This Week’s Market Buzz

• Canadian industrial silica sand demand is projected to rise 6.7 percent annually to 9.81 million metric tons in 2022. Growth will be driven by the need for frac sand by oil and gas suppliers, who rely upon this sand to boost the productivity of existing wells. This and other trends are presented in “Global Industrial Silica Sand, 4th Edition,” a new study from The Freedonia Group, a Cleveland-based industry research firm. Hydraulic fracturing will account for 82 percent of industrial silica sand demand in Canada in 2022. Increased sand utilization per well, and drilling techniques such as longer laterals and tighter frac clusters will account for gains in this market. The fastest increases for frac sand demand will occur in newer and smaller Canadian provinces such as British Columbia, Manitoba and Saskatchewan.

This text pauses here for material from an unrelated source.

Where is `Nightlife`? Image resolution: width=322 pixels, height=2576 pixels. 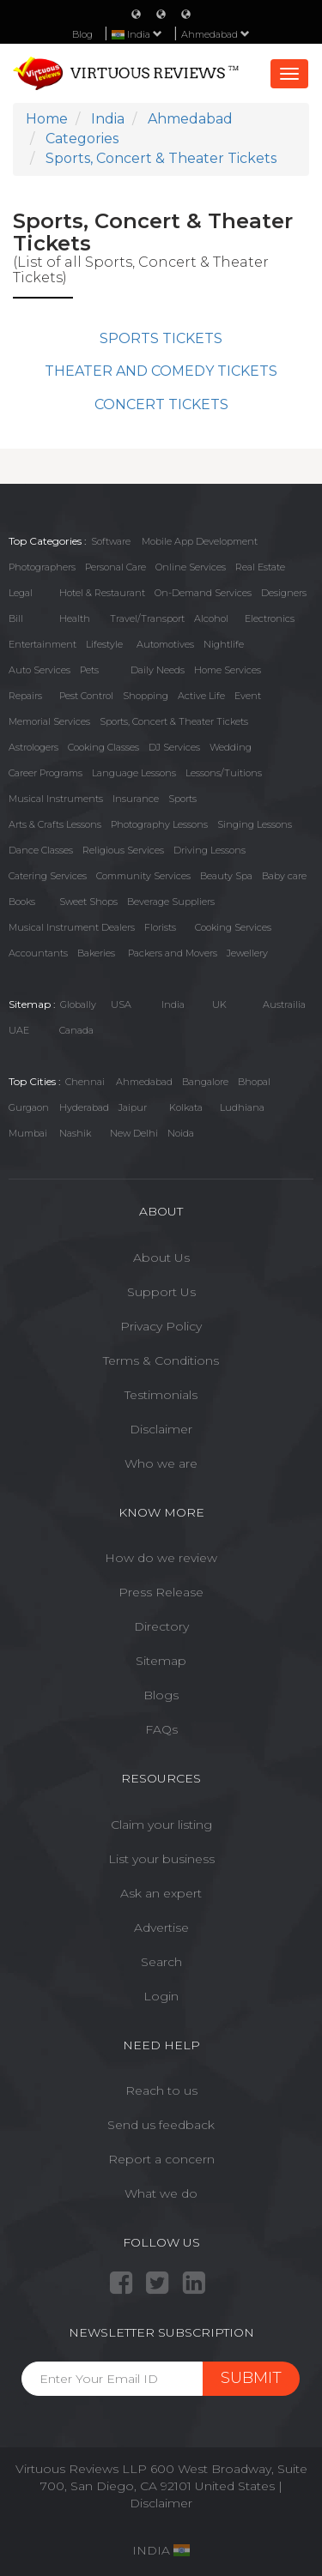 Nightlife is located at coordinates (224, 644).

• Source Energy Services Ltd. is updating its Sept. 11, 2018, announcement that it had entered into an agreement with a multinational exploration and production company to name Shell Canada Energy as the customer. Under the three-year agreement Source will provide Shell with Northern White frac sand for its Duvernay wells. The committed service agreement will commence Jan. 1, 2019, and can be extended beyond the initial term of the contract to support Shell’s growing Canadian operations.

• Analyst Joseph Triepke with Infill Thinking said there is a risk that there will be too many Texas mines in the near future, possibly as soon as the end of this year, and that they’ll start competing with each other instead of with sand from Wisconsin. “Right now they’re displacing disadvantaged sand from far away, tomorrow there’s a chance they could be displaced,” he said.